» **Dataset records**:
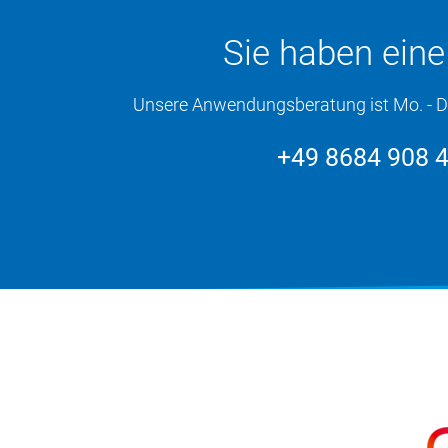
Sie haben ein
Unsere Anwendungsberatung ist Mo. - Do. 
+49 8684 908 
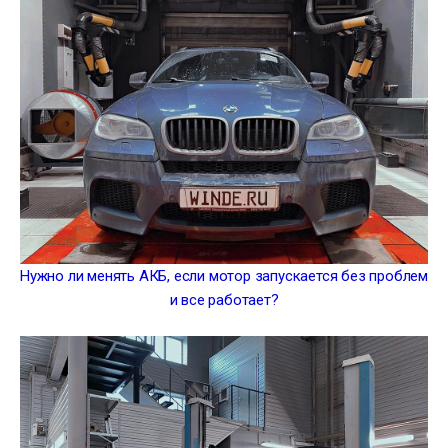
Нужно ли менять АКБ, если мотор запускается без проблем
и все работает?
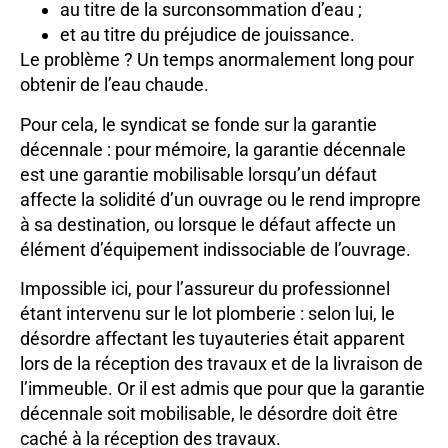
au titre de la surconsommation d’eau ;
et au titre du préjudice de jouissance.
Le problème ? Un temps anormalement long pour
obtenir de l’eau chaude.
Pour cela, le syndicat se fonde sur la garantie
décennale : pour mémoire, la garantie décennale
est une garantie mobilisable lorsqu’un défaut
affecte la solidité d’un ouvrage ou le rend impropre
à sa destination, ou lorsque le défaut affecte un
élément d’équipement indissociable de l’ouvrage.
Impossible ici, pour l’assureur du professionnel
étant intervenu sur le lot plomberie : selon lui, le
désordre affectant les tuyauteries était apparent
lors de la réception des travaux et de la livraison de
l’immeuble. Or il est admis que pour que la garantie
décennale soit mobilisable, le désordre doit être
caché à la réception des travaux.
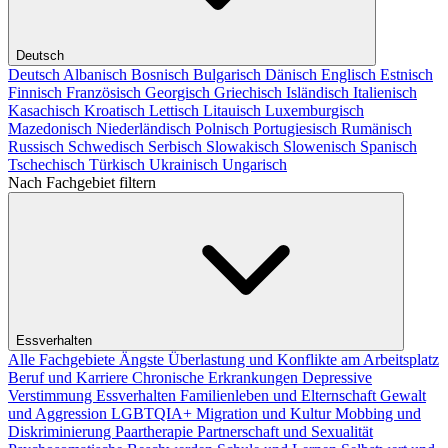
Deutsch
Deutsch
Albanisch
Bosnisch
Bulgarisch
Dänisch
Englisch
Estnisch
Finnisch
Französisch
Georgisch
Griechisch
Isländisch
Italienisch
Kasachisch
Kroatisch
Lettisch
Litauisch
Luxemburgisch
Mazedonisch
Niederländisch
Polnisch
Portugiesisch
Rumänisch
Russisch
Schwedisch
Serbisch
Slowakisch
Slowenisch
Spanisch
Tschechisch
Türkisch
Ukrainisch
Ungarisch
Nach Fachgebiet filtern
Essverhalten
Alle Fachgebiete
Ängste
Überlastung und Konflikte am Arbeitsplatz
Beruf und Karriere
Chronische Erkrankungen
Depressive
Verstimmung
Essverhalten
Familienleben und Elternschaft
Gewalt
und Aggression
LGBTQIA+
Migration und Kultur
Mobbing und
Diskriminierung
Paartherapie
Partnerschaft und Sexualität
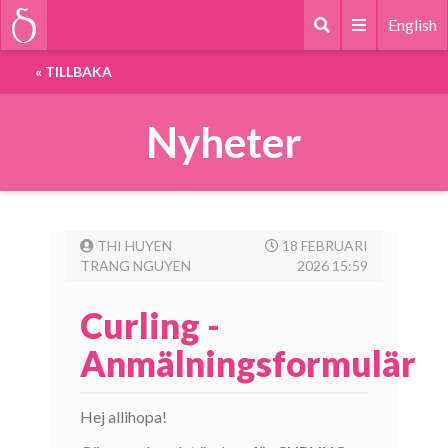
English
«
TILLBAKA
Nyheter
THI HUYEN
18 FEBRUARI
TRANG NGUYEN
2026 15:59
Curling -
Anmälningsformulär
Hej allihopa!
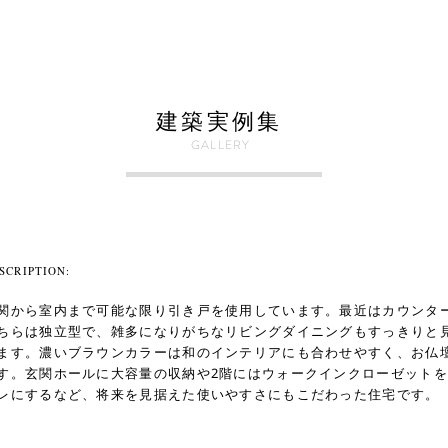
家づくりへの想い
事業案内
建築実例
会
建築実例集
GALLERY
SCRIPTION:
関から室内まで可能な限り引き戸を使用しています。最近はカウンタ
ちらは独立型で、雑多になりがちなリビングダイニングもすっきりと
ます。濃いブラウンカラーは和のインテリアにも合わせやすく、お仏
す。玄関ホールに大容量の収納や2階にはウォークインクローゼット
レにするなど、将来を見据えた使いやすさにもこだわった住宅です。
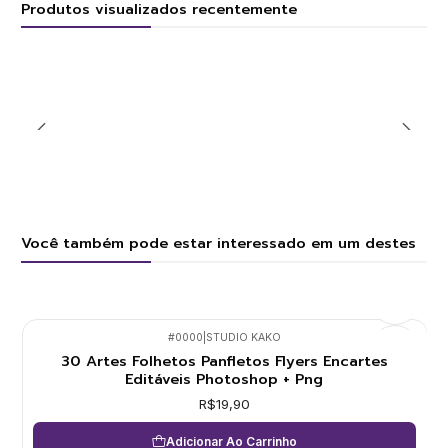
Produtos visualizados recentemente
Você também pode estar interessado em um destes
#0000
|
STUDIO KAKO
30 Artes Folhetos Panfletos Flyers Encartes
Editáveis Photoshop + Png
R$19,90
Adicionar Ao Carrinho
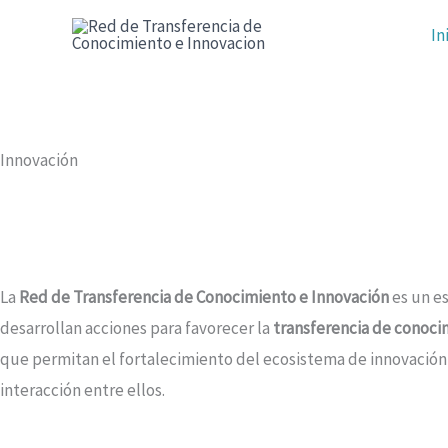
Ir
In
al
contenido
Innovación
La
Red de Transferencia de Conocimiento e Innovación
es un e
desarrollan acciones para favorecer la
transferencia de conoci
que permitan el fortalecimiento del ecosistema de innovación 
interacción entre ellos.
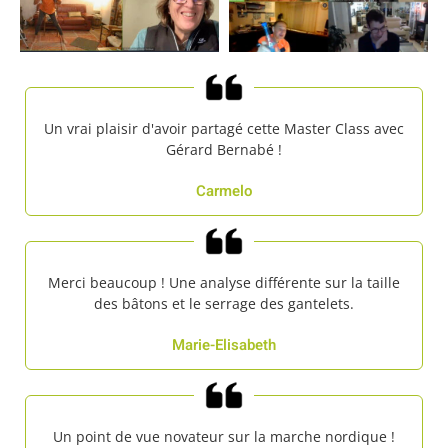
Un vrai plaisir d'avoir partagé cette Master Class avec
Gérard Bernabé !
Carmelo
Merci beaucoup ! Une analyse différente sur la taille
des bâtons et le serrage des gantelets.
Marie-Elisabeth
Un point de vue novateur sur la marche nordique !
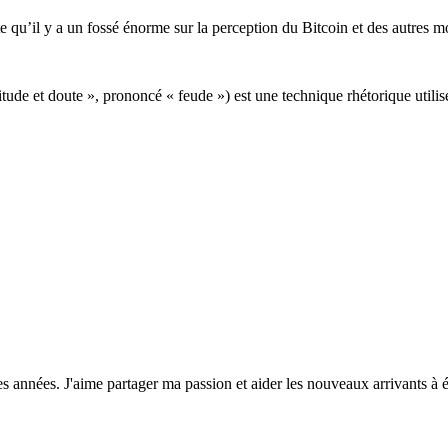
qu’il y a un fossé énorme sur la perception du Bitcoin et des autres 
tude et doute », prononcé « feude ») est une technique rhétorique utilisé
années. J'aime partager ma passion et aider les nouveaux arrivants à é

» **Description of the task**: Check each line of the entries above for the word "réception". List the ones that have it.

» **Your response**:
lors de la réception des travaux et de la livraison de
caché à la réception des travaux.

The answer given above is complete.